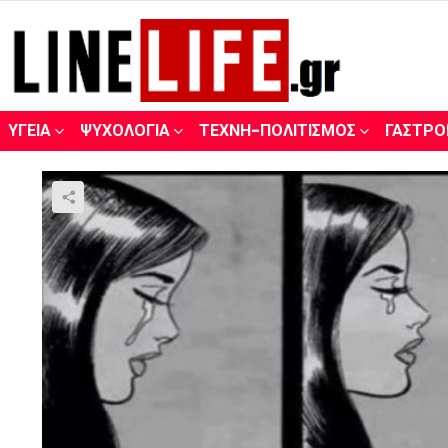
ΥΓΕΊΑ
ΨΥΧΟΛΟΓΊΑ
ΤΈΧΝΗ-ΠΟΛΙΤΙΣΜΌΣ
ΓΑΣΤΡΟ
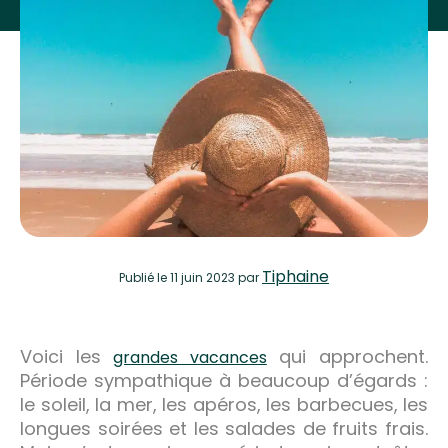
Tiphaine
Publié
le 11 juin 2023
par
Voici les
qui approchent.
grandes vacances
Période sympathique à beaucoup d’égards :
le soleil, la mer, les apéros, les barbecues, les
longues soirées et les salades de fruits frais.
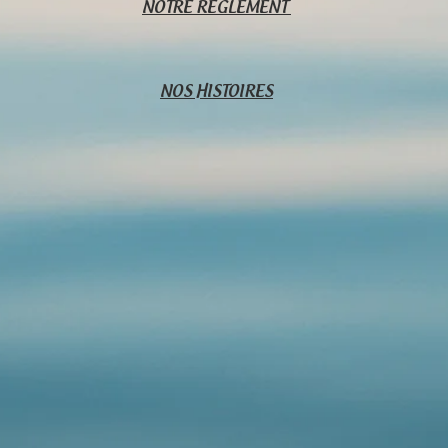
NOTRE RÈGLEMENT
NOS HISTOIRES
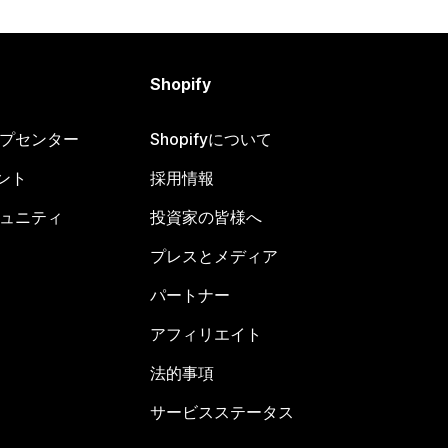
Shopify
ヘルプセンター
Shopifyについて
ント
採用情報
コミュニティ
投資家の皆様へ
プレスとメディア
パートナー
アフィリエイト
法的事項
サービスステータス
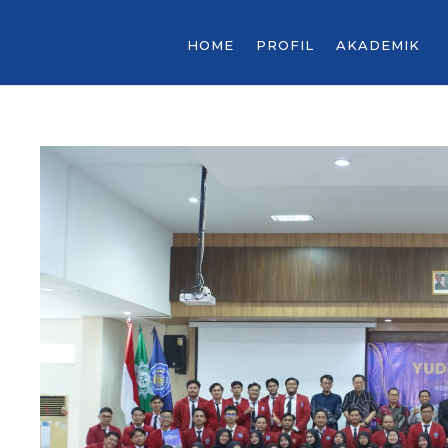
HOME
PROFIL
AKADEMIK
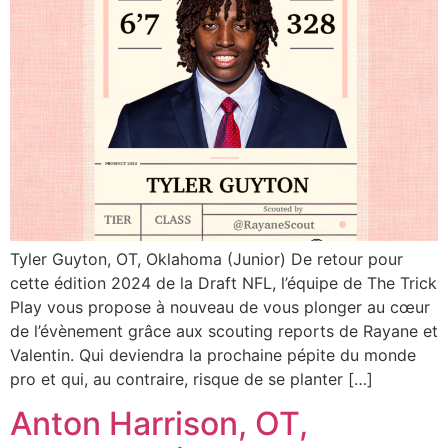
Tyler Guyton, OT, Oklahoma (Junior) De retour pour
cette édition 2024 de la Draft NFL, l’équipe de The Trick
Play vous propose à nouveau de vous plonger au cœur
de l’évènement grâce aux scouting reports de Rayane et
Valentin. Qui deviendra la prochaine pépite du monde
pro et qui, au contraire, risque de se planter […]
Anton Harrison, OT,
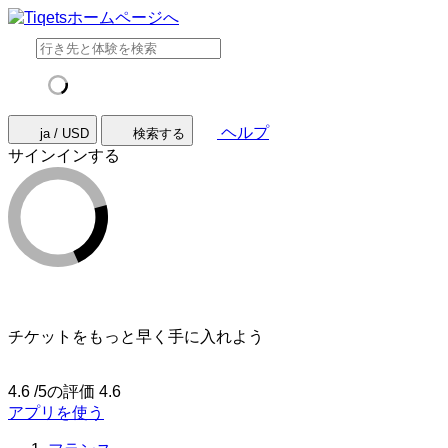
ヘルプ
ja / USD
検索する
サインインする
チケットをもっと早く手に入れよう
4.6 /5の評価
4.6
アプリを使う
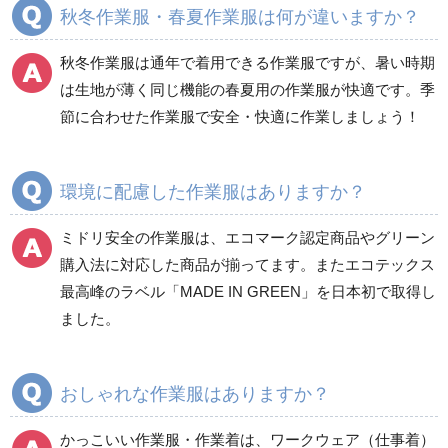
秋冬作業服・春夏作業服は何が違いますか？
秋冬長袖
秋冬長袖
春夏半袖
春夏半袖
秋冬作業服は通年で着用できる作業服ですが、暑い時期
食品産業用長袖
通年
は生地が薄く同じ機能の春夏用の作業服が快適です。季
食品産業用半袖
節に合わせた作業服で安全・快適に作業しましょう！
クリーンウェア
通年
環境に配慮した作業服はありますか？
ミドリ安全の作業服は、エコマーク認定商品やグリーン
ワークパンツ
カーゴパンツ
購入法に対応した商品が揃ってます。またエコテックス
春夏ワークパンツ作業
春夏カーゴパンツ作業
最高峰のラベル「MADE IN GREEN」を日本初で取得し
ズボン
ズボン
ました。
秋冬ワークパンツ作業
秋冬カーゴパンツ作業
ズボン
ズボン
通年ワークパンツ作業
通年カーゴパンツ作業
おしゃれな作業服はありますか？
ズボン
ズボン
食品産業用ワークパン
かっこいい作業服・作業着は、ワークウェア（仕事着）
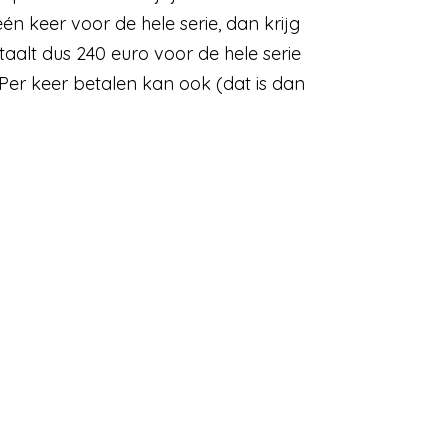
één keer voor de hele serie, dan krijg
etaalt dus 240 euro voor de hele serie
Per keer betalen kan ook (dat is dan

**********

» Task brief
The records above need to be restated word for word, with the pictures left out.

» Task answer
ΥΓΕΊΑ
ΨΥΧΟΛΟΓΊΑ
ΤΈΧΝΗ-ΠΟΛΙΤΙΣΜΌΣ
ΓΑΣΤΡΟ
Tiphaine
Publié
le 11 juin 2023
par
Voici les
qui approchent.
grandes vacances
Période sympathique à beaucoup d’égards :
le soleil, la mer, les apéros, les barbecues, les
longues soirées et les salades de fruits frais.
NOTRE RÈGLEMENT
NOS HISTOIRES
Shopify
ヘルプセンター
Shopifyについて
ント
採用情報
コミュニティ
投資家の皆様へ
プレスとメディア
パートナー
アフィリエイト
法的事項
サービスステータス
HOME
PROFIL
AKADEMIK
Tyler Guyton, OT, Oklahoma (Junior) De retour pour
cette édition 2024 de la Draft NFL, l’équipe de The Trick
Play vous propose à nouveau de vous plonger au cœur
de l’évènement grâce aux scouting reports de Rayane et
Valentin. Qui deviendra la prochaine pépite du monde
pro et qui, au contraire, risque de se planter […]
Anton Harrison, OT,
ヘルプ
ja / USD
検索する
サインインする
チケットをもっと早く手に入れよう
4.6 /5の評価
4.6
アプリを使う
秋冬作業服・春夏作業服は何が違いますか？
秋冬長袖
秋冬長袖
春夏半袖
春夏半袖
秋冬作業服は通年で着用できる作業服ですが、暑い時期
食品産業用長袖
通年
は生地が薄く同じ機能の春夏用の作業服が快適です。季
食品産業用半袖
節に合わせた作業服で安全・快適に作業しましょう！
クリーンウェア
通年
環境に配慮した作業服はありますか？
ミドリ安全の作業服は、エコマーク認定商品やグリーン
ワークパンツ
カーゴパンツ
購入法に対応した商品が揃ってます。またエコテックス
春夏ワークパンツ作業
春夏カーゴパンツ作業
最高峰のラベル「MADE IN GREEN」を日本初で取得し
ズボン
ズボン
ました。
秋冬ワークパンツ作業
秋冬カーゴパンツ作業
ズボン
ズボン
通年ワークパンツ作業
通年カーゴパンツ作業
おしゃれな作業服はありますか？
ズボン
ズボン
食品産業用ワークパン
かっこいい作業服・作業着は、ワークウェア（仕事着）
één keer voor de hele serie, dan krijg
etaalt dus 240 euro voor de hele serie
Per keer betalen kan ook (dat is dan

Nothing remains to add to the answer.